SINGAPORE - The Covid-19 pandemic has underscored the importance of public communication, as well as the need for institutions such as the media to build up trust with their audiences, said panellists during a discussion on World News Day on Monday (Sept 28).
Public communication is often overlooked as a pillar of response to outbreaks, said the panel, and having credible news organisations is critical to such communication.
The three panellists were the group chief of medicine at the National University Health System, Professor Dale Fisher; the head of the digital media programme at the Singapore University of Social Sciences, Dr June Tay; and Mr Warren Fernandez, Singapore Press Holdings' editor-in-chief of its English/Malay/Tamil media group and The Straits Times editor.
The session, titled Tackling Covid-19: Getting It Right and How You Can Contribute, was held at The Straits Times' newsroom and streamed virtually. The session was moderated by chief executive of Strategic Moves and former NMP Viswa Sadasivan.
Prof Fisher, an infectious diseases expert, said a lack of good risk communication and community engagement could lead to people failing to do their part to curb the spread of disease.
"People always think of case management, infection prevention and control, testing, epidemiology and the epidemic curves that we have to flatten... but the final pillar is always risk communications, community engagement.
"And if you get that wrong, this leads to a failed response," said Prof Fisher, who is also chairman of the Global Outbreak Alert and Response Network steering committee for the World Health Organisation.
Mr Fernandez said World News Day was an opportunity to make the case that having credible media organisations is important to the process of public communications.
"You need good public information going out, you need the experts.
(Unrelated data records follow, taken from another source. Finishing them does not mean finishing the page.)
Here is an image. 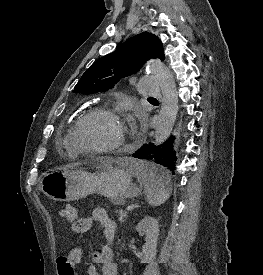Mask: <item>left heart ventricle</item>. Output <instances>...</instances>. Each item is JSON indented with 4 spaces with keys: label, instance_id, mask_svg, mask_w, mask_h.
I'll return each mask as SVG.
<instances>
[{
    "label": "left heart ventricle",
    "instance_id": "b2bd125f",
    "mask_svg": "<svg viewBox=\"0 0 263 275\" xmlns=\"http://www.w3.org/2000/svg\"><path fill=\"white\" fill-rule=\"evenodd\" d=\"M122 133L115 120L106 115H96L81 125L77 137L85 147L104 148L116 143Z\"/></svg>",
    "mask_w": 263,
    "mask_h": 275
}]
</instances>
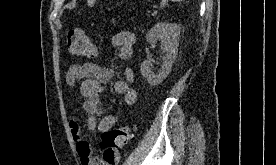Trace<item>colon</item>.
<instances>
[{
	"label": "colon",
	"mask_w": 276,
	"mask_h": 165,
	"mask_svg": "<svg viewBox=\"0 0 276 165\" xmlns=\"http://www.w3.org/2000/svg\"><path fill=\"white\" fill-rule=\"evenodd\" d=\"M67 46L72 54L79 56H93L96 53V47L90 37L79 28L68 30L66 36ZM132 137L130 126H121L116 129L102 133L100 138V147L112 157L115 152L124 148Z\"/></svg>",
	"instance_id": "obj_1"
}]
</instances>
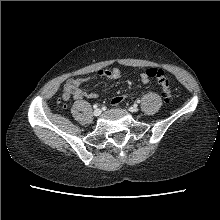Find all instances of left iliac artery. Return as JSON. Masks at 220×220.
<instances>
[{"label": "left iliac artery", "mask_w": 220, "mask_h": 220, "mask_svg": "<svg viewBox=\"0 0 220 220\" xmlns=\"http://www.w3.org/2000/svg\"><path fill=\"white\" fill-rule=\"evenodd\" d=\"M136 103H137V104H139V103H140V100H139V99H138V100H136Z\"/></svg>", "instance_id": "left-iliac-artery-1"}]
</instances>
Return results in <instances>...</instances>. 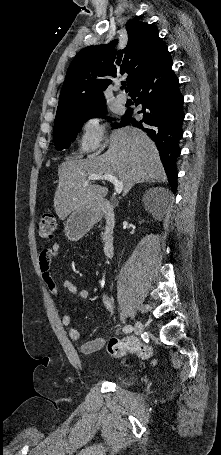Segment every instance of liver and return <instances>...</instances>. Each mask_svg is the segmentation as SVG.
<instances>
[{"instance_id": "6515ba94", "label": "liver", "mask_w": 221, "mask_h": 455, "mask_svg": "<svg viewBox=\"0 0 221 455\" xmlns=\"http://www.w3.org/2000/svg\"><path fill=\"white\" fill-rule=\"evenodd\" d=\"M90 174H112L123 182V194L137 183L165 181L166 176L154 142L141 130L124 127L110 135L108 150L86 160H68L58 168L54 208L64 220L80 206L102 200L108 193L91 184Z\"/></svg>"}]
</instances>
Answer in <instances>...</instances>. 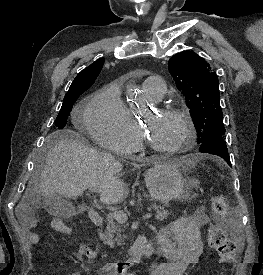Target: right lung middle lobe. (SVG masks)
Masks as SVG:
<instances>
[{
  "instance_id": "dd1d6c3e",
  "label": "right lung middle lobe",
  "mask_w": 263,
  "mask_h": 275,
  "mask_svg": "<svg viewBox=\"0 0 263 275\" xmlns=\"http://www.w3.org/2000/svg\"><path fill=\"white\" fill-rule=\"evenodd\" d=\"M86 89L74 91L72 93H66L62 107L58 113V116L56 118V124L55 126L59 129H62L66 123L69 116V113L72 110V106L77 100L78 96L81 95Z\"/></svg>"
}]
</instances>
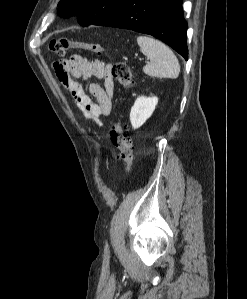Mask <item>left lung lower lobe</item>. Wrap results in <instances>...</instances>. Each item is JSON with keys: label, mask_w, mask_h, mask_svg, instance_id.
<instances>
[{"label": "left lung lower lobe", "mask_w": 247, "mask_h": 299, "mask_svg": "<svg viewBox=\"0 0 247 299\" xmlns=\"http://www.w3.org/2000/svg\"><path fill=\"white\" fill-rule=\"evenodd\" d=\"M93 25L150 34L188 58L182 0H121Z\"/></svg>", "instance_id": "1"}]
</instances>
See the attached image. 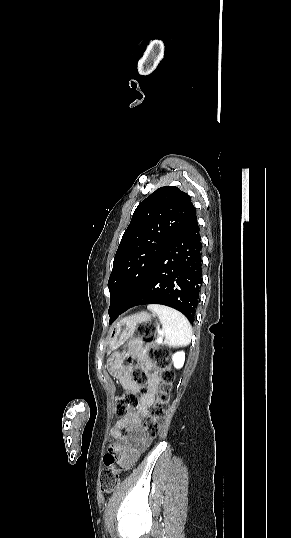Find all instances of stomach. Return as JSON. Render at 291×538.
<instances>
[{"instance_id":"1","label":"stomach","mask_w":291,"mask_h":538,"mask_svg":"<svg viewBox=\"0 0 291 538\" xmlns=\"http://www.w3.org/2000/svg\"><path fill=\"white\" fill-rule=\"evenodd\" d=\"M151 320V315L146 312L134 314L120 320L110 330L109 336V349L111 351L119 348L129 338H131L135 332L136 326L141 322H148Z\"/></svg>"}]
</instances>
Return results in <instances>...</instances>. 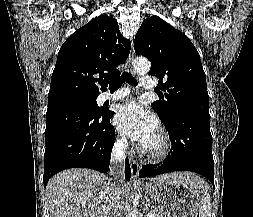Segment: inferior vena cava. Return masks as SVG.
Here are the masks:
<instances>
[{"instance_id":"obj_1","label":"inferior vena cava","mask_w":253,"mask_h":217,"mask_svg":"<svg viewBox=\"0 0 253 217\" xmlns=\"http://www.w3.org/2000/svg\"><path fill=\"white\" fill-rule=\"evenodd\" d=\"M127 149V141L125 139L120 140L116 143L112 150L111 154V175H119L122 174L124 171V161H125V153ZM122 179H113L111 182L110 193L112 196V207H113V217L120 216V208H121V199H123L122 194ZM112 217V216H109Z\"/></svg>"}]
</instances>
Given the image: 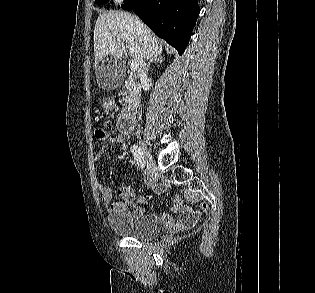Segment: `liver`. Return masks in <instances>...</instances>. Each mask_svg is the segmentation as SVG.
Returning <instances> with one entry per match:
<instances>
[{"instance_id": "liver-1", "label": "liver", "mask_w": 315, "mask_h": 293, "mask_svg": "<svg viewBox=\"0 0 315 293\" xmlns=\"http://www.w3.org/2000/svg\"><path fill=\"white\" fill-rule=\"evenodd\" d=\"M138 22L136 16L126 12L111 11L100 14L94 29L96 63H100L107 55L121 59L126 48L138 66L142 60L160 57L162 43L142 23L140 31Z\"/></svg>"}]
</instances>
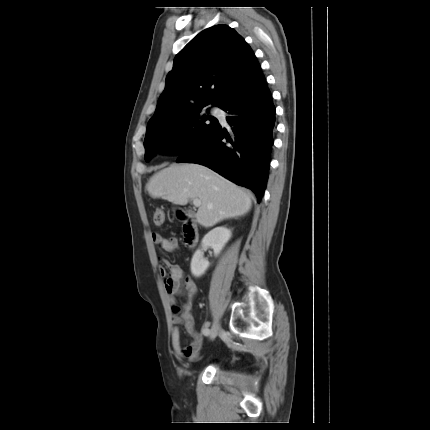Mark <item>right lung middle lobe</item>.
Segmentation results:
<instances>
[{"label": "right lung middle lobe", "mask_w": 430, "mask_h": 430, "mask_svg": "<svg viewBox=\"0 0 430 430\" xmlns=\"http://www.w3.org/2000/svg\"><path fill=\"white\" fill-rule=\"evenodd\" d=\"M205 106L193 108L147 128L145 160L156 151L181 156L196 150L218 126Z\"/></svg>", "instance_id": "dd1d6c3e"}]
</instances>
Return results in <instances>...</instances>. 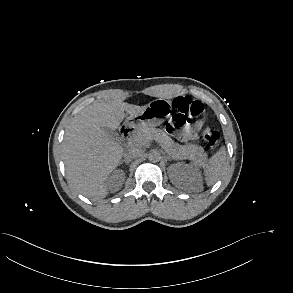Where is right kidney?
Listing matches in <instances>:
<instances>
[{"label":"right kidney","instance_id":"right-kidney-1","mask_svg":"<svg viewBox=\"0 0 293 293\" xmlns=\"http://www.w3.org/2000/svg\"><path fill=\"white\" fill-rule=\"evenodd\" d=\"M125 178L124 173L122 170H116L114 174L110 177L111 180L119 179L123 181Z\"/></svg>","mask_w":293,"mask_h":293}]
</instances>
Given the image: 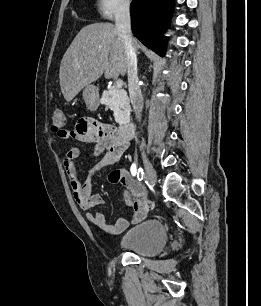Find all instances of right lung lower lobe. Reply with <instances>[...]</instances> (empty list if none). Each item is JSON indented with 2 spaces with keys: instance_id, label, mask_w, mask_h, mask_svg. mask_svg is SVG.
I'll list each match as a JSON object with an SVG mask.
<instances>
[{
  "instance_id": "obj_1",
  "label": "right lung lower lobe",
  "mask_w": 261,
  "mask_h": 306,
  "mask_svg": "<svg viewBox=\"0 0 261 306\" xmlns=\"http://www.w3.org/2000/svg\"><path fill=\"white\" fill-rule=\"evenodd\" d=\"M173 7V0H133L130 7L134 35L161 56L167 43L163 33L169 25Z\"/></svg>"
}]
</instances>
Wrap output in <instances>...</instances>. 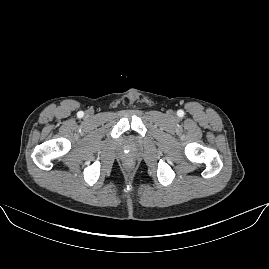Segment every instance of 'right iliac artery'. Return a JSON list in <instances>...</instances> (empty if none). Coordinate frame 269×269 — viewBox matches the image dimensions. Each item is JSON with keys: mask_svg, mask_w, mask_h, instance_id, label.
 <instances>
[{"mask_svg": "<svg viewBox=\"0 0 269 269\" xmlns=\"http://www.w3.org/2000/svg\"><path fill=\"white\" fill-rule=\"evenodd\" d=\"M84 113L82 111L78 112L79 117H83Z\"/></svg>", "mask_w": 269, "mask_h": 269, "instance_id": "82829eb1", "label": "right iliac artery"}]
</instances>
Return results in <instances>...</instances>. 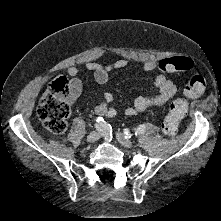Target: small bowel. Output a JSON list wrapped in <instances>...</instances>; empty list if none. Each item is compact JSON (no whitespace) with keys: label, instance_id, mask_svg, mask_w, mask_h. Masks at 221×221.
<instances>
[{"label":"small bowel","instance_id":"small-bowel-1","mask_svg":"<svg viewBox=\"0 0 221 221\" xmlns=\"http://www.w3.org/2000/svg\"><path fill=\"white\" fill-rule=\"evenodd\" d=\"M129 62L130 61L126 58L117 60L109 65L88 62L85 64V68L94 74V78L97 83L105 84L108 81L110 72L126 67ZM157 68L158 63L154 60H147L142 65L143 72H152ZM67 74L72 78L71 85L75 92V96L79 95L82 88V82L78 78V69L75 66H69L67 68ZM154 87L157 90L156 94L137 97L132 106L126 108L125 114L127 116H134L150 107L163 105L170 101L177 91L174 82L168 79L164 73H159L156 76L154 80ZM113 100L114 97L110 92H104L103 101L94 109L95 114L108 118L115 117L117 115V109L111 105Z\"/></svg>","mask_w":221,"mask_h":221}]
</instances>
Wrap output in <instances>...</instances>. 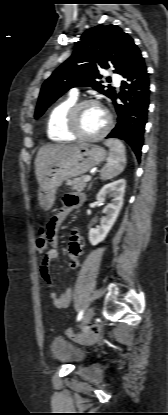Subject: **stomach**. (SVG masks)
Listing matches in <instances>:
<instances>
[{
    "instance_id": "1",
    "label": "stomach",
    "mask_w": 168,
    "mask_h": 415,
    "mask_svg": "<svg viewBox=\"0 0 168 415\" xmlns=\"http://www.w3.org/2000/svg\"><path fill=\"white\" fill-rule=\"evenodd\" d=\"M106 158V151L94 144L85 143L75 153L55 163L47 172L38 190L40 207L48 211L55 201V194L68 179L88 172Z\"/></svg>"
}]
</instances>
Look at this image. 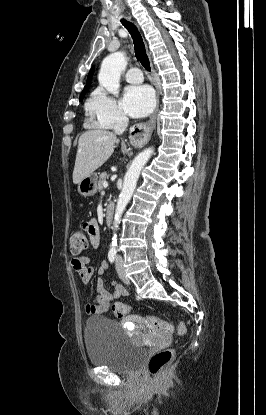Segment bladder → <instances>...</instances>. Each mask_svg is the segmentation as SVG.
I'll list each match as a JSON object with an SVG mask.
<instances>
[{"label":"bladder","instance_id":"bladder-1","mask_svg":"<svg viewBox=\"0 0 266 415\" xmlns=\"http://www.w3.org/2000/svg\"><path fill=\"white\" fill-rule=\"evenodd\" d=\"M84 341L89 362L113 372H137L146 355V349L136 344L119 322L104 316L88 318Z\"/></svg>","mask_w":266,"mask_h":415}]
</instances>
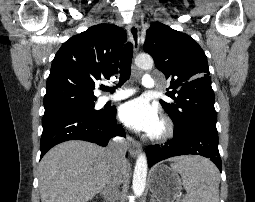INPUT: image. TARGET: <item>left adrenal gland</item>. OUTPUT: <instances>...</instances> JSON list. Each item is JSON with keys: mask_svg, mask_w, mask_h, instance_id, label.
<instances>
[{"mask_svg": "<svg viewBox=\"0 0 255 202\" xmlns=\"http://www.w3.org/2000/svg\"><path fill=\"white\" fill-rule=\"evenodd\" d=\"M150 202H156L155 199L153 198V196H151Z\"/></svg>", "mask_w": 255, "mask_h": 202, "instance_id": "left-adrenal-gland-1", "label": "left adrenal gland"}]
</instances>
But to complete that circle, you need good, credible journalism as well," said Mr Fernandez, who is also president of the World Editors Forum.
During this Covid-19 period, there has been a surge in number of people accessing news from sources like ST, he said.
This hunger for information speaks to the issue of trust and credibility.
What the newsroom has done is to invest in correspondents, building up their authoritativeness and credibility over the years so that they can step up when such a crisis breaks out, he said.
Mr Fernandez said that a decision was made by the daily broadsheet to put all content related to Covid-19 outside of the paywall as a public service.
"We did that with some trepidation as it has some commercial implications, but what we found was our subscriptions actually went up, and that says to me that people do value the information and decided 'I do need to know, and I'm prepared to pay'," he added.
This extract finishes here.